Das Thema, sein Leben nur innerhalb eines gewissen Radius‘ leben zu können, kommt mehrmals zur Sprache. Was können Sie uns dazu sagen?

MÉLANIE AUFFRET: Menschen mit Analphabetismus behelfen sich oft durch eine gewisse lokale Begrenzung. Sie wagen sich nicht nach außen, denn sie gehen ein Risiko ein, wenn sie ihren bekannten
Bereich verlassen. Dies ist übrigens eine Gemeinsamkeit zwischen Alice und Émile. Émile ist in dieser Begrenzung gefangen, während Alice sich selbst auferlegt, darin zu leben. Gemeinsam öffnen sie die
Grenzen und entdecken neue Horizonte. Ich fand, dass es eine starke Dynamik ist, die es zu erzählen galt, und eine echte Herausforderung, sie in Bilder umzusetzen.


Wo haben Sie gedreht?

MÉLANIE AUFFRET: Wir haben ein richtiges Casting für bretonische Dörfer anberaumt und dabei fast 80 Dörfer besucht. Le Juch hat sich wie von selbst ergeben. Es ist ein Theater unter freiem Himmel, das
genau das widerspiegelt, was ich erzählen wollte. Mich hat der Kontrast gepackt zwischen der Schönheit seiner Gassen, seines Grüns und seiner Gebäude und der sozialen und wirtschaftlichen
Realität, von der es betroffen ist: Es ist ein Dorf am seidenen Faden, das jeden Tag darum kämpft, seinen sozialen Zusammenhalt und seine Attraktivität zu erhalten. In Le Juch gab es an die zehn Bistros,
zwei Metzgereien, zwei Bäckereien. Auch gab es dort einen bewundernswerten Bürgermeister, der dafür kämpfte, damit seine Schule geöffnet blieb.

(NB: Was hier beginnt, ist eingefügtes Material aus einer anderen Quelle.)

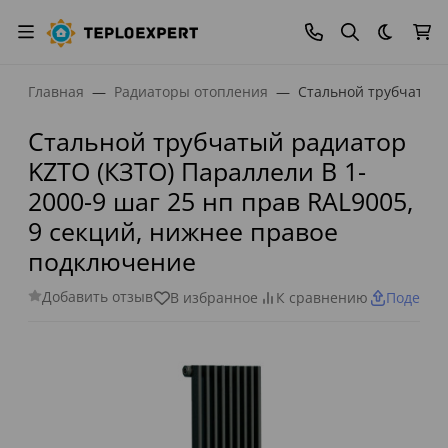
Темная
Главная
Радиаторы отопления
Стальной трубчатый 
Стальной трубчатый радиатор
KZTO (КЗТО) Параллели В 1-
2000-9 шаг 25 нп прав RAL9005,
9 секций, нижнее правое
подключение
Добавить отзыв
В избранное
К сравнению
Поделит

Ich bin froh, dass die Realität die Fiktion manchmal
einholt. Das Rathaus im Film ist nämlich ein Gebäude, das seit fast 25 Jahren verlassen dastand. Dank der Dreharbeiten hat Le Juch von einer umfangreichen medialen Berichterstattung profitiert, und
dieses Gebäude wurde unlängst zurückgekauft, um wieder eine Bar zu werden!